Tuesday, August 30, 2011

Delving in Theory!

Disclaimer: theory is not my forte, since I did not study a math undergrad. This post may be biased of what I think Theory means in the specific area of Machine Learning.


Do you like that iPod you have , does your smartphone apps keep you busy and entertained.  How much do you use a computer for your daily work? Do you know whom do we owe the computer and all the electronic devices to?
Quantum Mechanics (QM)! Material Engineers have to take several courses on QM to create transistors, which electric engineers then use to create computers (roughly speaking), and the Computer Scientists use this computers to create algorithms and spawn companies like Google, Facebook or Foursquare. Thus creating worldwide connectivity and interaction. All of this because QM.

Like you could see in the example, a plain theory like QM spawned an enormous amount of wealth and applications. And we can say the same about Machine Learning. Let's put an example, Support Vector Machines (SVM).

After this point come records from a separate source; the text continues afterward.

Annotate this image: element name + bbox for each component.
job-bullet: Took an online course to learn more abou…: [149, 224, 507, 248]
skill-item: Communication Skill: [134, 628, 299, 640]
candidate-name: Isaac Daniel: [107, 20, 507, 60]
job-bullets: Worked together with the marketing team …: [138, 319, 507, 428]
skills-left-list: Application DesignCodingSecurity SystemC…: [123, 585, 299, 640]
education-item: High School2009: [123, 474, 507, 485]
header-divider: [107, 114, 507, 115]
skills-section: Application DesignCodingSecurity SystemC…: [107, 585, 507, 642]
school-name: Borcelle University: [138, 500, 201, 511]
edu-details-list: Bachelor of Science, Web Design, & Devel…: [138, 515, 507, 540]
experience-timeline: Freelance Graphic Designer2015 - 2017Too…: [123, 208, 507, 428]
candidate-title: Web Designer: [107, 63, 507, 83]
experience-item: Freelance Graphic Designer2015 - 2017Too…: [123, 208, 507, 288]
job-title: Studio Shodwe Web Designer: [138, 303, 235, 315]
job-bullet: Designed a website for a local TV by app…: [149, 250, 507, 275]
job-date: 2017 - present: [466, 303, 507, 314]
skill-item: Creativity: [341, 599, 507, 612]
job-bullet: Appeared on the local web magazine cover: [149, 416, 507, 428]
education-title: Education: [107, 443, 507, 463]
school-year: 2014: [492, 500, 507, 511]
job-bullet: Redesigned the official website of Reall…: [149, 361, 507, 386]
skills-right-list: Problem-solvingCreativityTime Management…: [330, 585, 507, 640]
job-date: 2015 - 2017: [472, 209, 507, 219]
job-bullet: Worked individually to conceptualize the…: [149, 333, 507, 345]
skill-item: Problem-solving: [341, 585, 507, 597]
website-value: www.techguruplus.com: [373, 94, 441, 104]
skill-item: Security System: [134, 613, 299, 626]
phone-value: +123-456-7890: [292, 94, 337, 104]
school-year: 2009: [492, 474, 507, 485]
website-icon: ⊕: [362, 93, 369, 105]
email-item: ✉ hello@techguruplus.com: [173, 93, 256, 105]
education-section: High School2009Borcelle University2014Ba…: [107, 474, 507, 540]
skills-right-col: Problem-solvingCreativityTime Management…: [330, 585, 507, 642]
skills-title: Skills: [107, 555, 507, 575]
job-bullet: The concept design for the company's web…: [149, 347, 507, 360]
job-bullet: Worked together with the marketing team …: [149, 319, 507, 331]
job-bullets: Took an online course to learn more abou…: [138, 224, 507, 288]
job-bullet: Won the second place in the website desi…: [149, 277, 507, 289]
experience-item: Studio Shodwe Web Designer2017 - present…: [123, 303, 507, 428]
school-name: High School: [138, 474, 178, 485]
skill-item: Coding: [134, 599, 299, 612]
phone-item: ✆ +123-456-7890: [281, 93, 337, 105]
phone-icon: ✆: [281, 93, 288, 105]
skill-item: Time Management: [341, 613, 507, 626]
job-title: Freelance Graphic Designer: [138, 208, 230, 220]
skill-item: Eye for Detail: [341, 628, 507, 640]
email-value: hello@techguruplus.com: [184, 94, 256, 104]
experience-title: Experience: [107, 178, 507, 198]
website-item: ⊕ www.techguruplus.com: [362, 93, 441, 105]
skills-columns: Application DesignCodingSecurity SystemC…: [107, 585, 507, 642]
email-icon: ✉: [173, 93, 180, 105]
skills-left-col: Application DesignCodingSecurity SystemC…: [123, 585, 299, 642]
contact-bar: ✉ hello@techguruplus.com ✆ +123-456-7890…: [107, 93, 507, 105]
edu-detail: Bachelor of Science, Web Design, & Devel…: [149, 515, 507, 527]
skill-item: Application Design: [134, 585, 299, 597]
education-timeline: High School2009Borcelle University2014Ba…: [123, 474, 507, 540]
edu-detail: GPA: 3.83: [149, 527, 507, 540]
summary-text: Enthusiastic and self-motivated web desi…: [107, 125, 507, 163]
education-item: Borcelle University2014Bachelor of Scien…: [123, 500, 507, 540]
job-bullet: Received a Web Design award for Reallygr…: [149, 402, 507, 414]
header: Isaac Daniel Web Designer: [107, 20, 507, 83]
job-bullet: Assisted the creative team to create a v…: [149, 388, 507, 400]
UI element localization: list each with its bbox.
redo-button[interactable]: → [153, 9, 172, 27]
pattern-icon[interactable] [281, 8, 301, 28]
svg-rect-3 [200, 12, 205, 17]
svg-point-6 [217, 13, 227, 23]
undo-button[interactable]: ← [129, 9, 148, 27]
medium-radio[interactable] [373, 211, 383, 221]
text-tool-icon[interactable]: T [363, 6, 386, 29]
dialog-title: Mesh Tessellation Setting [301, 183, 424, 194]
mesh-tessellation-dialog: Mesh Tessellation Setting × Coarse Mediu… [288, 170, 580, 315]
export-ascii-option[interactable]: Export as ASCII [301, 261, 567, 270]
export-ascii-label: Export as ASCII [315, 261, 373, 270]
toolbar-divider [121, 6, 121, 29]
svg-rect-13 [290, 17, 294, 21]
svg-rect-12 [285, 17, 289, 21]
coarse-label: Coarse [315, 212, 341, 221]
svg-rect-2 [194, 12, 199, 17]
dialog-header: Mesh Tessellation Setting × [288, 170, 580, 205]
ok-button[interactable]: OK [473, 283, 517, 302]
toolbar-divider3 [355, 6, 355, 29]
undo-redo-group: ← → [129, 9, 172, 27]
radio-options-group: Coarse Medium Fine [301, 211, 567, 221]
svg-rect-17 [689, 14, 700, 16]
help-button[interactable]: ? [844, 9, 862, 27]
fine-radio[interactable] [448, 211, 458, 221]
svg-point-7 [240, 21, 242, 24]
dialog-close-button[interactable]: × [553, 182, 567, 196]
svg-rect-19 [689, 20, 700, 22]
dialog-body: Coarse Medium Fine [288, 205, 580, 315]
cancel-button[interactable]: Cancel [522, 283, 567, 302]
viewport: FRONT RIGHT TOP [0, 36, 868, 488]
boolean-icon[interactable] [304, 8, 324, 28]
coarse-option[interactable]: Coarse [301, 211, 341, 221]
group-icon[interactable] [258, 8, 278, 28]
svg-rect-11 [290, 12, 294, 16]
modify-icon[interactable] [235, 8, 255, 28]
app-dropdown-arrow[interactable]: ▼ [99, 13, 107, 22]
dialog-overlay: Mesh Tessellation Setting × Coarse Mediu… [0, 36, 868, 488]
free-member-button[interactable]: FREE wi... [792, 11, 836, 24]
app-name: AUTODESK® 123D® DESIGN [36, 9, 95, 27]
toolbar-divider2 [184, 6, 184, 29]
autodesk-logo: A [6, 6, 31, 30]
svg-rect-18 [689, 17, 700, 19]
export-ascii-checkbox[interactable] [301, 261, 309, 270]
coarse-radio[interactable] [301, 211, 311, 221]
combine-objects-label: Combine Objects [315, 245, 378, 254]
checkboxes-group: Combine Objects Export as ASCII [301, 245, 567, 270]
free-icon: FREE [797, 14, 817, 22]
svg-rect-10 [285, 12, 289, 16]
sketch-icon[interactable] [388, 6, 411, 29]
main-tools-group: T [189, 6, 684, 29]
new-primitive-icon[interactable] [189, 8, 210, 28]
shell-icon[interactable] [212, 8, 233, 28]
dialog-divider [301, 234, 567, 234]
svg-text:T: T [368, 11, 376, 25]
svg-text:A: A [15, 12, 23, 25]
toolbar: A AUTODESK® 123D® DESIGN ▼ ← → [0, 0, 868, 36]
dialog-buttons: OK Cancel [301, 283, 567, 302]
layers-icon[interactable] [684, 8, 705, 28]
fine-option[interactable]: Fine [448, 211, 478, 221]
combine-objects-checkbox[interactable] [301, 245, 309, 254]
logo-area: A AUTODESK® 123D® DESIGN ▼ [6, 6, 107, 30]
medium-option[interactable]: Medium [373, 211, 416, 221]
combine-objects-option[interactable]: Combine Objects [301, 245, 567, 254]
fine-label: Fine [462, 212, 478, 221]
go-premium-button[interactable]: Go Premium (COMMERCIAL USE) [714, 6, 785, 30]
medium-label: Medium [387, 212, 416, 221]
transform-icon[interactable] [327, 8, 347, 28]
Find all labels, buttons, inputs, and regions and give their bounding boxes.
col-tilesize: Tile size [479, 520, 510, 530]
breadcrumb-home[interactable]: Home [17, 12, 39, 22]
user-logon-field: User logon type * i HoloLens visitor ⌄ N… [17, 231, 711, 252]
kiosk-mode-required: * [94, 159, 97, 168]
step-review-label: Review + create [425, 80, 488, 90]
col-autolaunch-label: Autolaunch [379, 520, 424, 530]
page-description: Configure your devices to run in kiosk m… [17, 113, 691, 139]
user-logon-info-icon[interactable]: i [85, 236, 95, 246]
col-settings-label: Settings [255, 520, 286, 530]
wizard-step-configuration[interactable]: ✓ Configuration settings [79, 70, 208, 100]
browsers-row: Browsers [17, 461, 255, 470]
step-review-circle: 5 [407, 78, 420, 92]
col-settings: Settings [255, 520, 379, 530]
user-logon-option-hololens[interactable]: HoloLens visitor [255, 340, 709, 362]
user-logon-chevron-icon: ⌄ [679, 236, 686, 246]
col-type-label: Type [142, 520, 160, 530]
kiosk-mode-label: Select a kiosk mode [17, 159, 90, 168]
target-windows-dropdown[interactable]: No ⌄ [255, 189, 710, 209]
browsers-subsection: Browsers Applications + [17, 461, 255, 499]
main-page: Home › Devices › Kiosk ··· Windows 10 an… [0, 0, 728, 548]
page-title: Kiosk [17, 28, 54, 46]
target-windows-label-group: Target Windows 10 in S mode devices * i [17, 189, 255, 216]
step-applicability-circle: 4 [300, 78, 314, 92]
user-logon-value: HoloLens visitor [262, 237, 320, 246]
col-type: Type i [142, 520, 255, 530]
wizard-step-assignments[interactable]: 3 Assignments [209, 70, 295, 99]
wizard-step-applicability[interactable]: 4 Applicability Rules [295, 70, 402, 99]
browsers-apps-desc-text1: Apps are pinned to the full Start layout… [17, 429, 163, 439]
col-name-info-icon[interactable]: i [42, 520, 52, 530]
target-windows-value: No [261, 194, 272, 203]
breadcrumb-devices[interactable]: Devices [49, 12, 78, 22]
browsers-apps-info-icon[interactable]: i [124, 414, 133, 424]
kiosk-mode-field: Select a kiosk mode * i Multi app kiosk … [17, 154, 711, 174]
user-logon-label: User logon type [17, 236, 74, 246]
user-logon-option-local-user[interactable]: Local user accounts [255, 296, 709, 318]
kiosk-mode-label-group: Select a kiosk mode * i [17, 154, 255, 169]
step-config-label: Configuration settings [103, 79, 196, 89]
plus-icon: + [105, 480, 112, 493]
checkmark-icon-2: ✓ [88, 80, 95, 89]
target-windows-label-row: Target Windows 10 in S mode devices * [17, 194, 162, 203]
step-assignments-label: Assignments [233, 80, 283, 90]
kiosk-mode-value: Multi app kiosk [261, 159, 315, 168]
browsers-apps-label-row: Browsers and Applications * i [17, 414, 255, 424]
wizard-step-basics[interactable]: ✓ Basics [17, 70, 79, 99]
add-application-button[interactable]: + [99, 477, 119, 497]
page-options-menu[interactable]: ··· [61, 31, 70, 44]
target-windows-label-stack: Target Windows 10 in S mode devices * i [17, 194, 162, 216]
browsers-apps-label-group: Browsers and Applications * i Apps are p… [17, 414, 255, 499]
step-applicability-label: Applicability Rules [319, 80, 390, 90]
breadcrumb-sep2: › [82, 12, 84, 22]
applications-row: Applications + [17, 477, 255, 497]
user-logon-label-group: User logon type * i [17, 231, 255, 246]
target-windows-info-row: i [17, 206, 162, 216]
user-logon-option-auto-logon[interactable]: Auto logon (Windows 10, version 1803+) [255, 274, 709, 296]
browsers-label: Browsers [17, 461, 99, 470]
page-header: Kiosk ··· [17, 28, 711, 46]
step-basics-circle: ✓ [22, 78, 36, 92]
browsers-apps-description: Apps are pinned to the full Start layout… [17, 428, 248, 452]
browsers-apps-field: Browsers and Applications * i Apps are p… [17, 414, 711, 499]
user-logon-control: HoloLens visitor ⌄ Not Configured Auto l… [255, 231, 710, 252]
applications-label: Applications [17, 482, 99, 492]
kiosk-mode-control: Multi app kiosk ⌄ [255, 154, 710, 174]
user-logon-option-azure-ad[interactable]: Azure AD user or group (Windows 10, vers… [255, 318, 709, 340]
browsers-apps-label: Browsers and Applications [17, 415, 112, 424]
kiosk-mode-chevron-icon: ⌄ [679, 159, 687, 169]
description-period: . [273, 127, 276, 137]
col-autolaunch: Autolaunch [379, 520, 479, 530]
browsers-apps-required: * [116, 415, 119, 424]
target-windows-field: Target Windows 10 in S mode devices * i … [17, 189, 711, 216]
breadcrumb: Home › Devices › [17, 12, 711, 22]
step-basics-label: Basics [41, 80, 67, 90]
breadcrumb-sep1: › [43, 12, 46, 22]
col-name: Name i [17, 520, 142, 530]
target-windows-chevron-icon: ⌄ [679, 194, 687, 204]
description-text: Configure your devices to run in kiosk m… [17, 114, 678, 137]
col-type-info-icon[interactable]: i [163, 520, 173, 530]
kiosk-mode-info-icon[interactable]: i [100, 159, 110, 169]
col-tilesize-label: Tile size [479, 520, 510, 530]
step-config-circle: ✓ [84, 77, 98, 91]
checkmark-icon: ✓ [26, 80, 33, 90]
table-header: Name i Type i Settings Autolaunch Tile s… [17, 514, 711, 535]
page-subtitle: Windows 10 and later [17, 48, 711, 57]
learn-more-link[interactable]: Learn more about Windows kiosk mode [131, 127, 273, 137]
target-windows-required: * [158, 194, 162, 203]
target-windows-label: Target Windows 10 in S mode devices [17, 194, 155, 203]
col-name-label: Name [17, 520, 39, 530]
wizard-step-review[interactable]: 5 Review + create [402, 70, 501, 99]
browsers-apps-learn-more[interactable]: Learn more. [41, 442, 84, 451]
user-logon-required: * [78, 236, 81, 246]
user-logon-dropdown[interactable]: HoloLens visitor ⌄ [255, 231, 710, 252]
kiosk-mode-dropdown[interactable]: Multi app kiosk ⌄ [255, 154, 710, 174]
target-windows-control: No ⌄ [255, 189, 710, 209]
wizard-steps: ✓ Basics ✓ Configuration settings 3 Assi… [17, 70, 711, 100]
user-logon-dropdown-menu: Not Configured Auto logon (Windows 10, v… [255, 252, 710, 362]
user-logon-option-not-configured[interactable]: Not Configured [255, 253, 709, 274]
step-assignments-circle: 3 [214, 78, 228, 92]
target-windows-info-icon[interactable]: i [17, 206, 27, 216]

There are 2 ways to do research with SVM's, one is to do research on SVM's and the other is to do research using SVM's. In the latter case, you probably will be an application man. But in the former, you will take care of the deepest construction of the SVM. You'll care not only on how it works, but also on how to improve it. Which kind of kernel do you have to use, and in the extreme, design an entirely new kernel to work with the data you have.

Kernel? What's a kernel? It's safe to assume that some people whom uses SVM's have no idea of what a kernel is, or means. But they do know SVM's are pretty good doing classification. SVM's are one of the (few) algorithms that you can take off the shelf and run it over your data without pre-processing or knowledge of the algorithm...... is a magic box that classifies.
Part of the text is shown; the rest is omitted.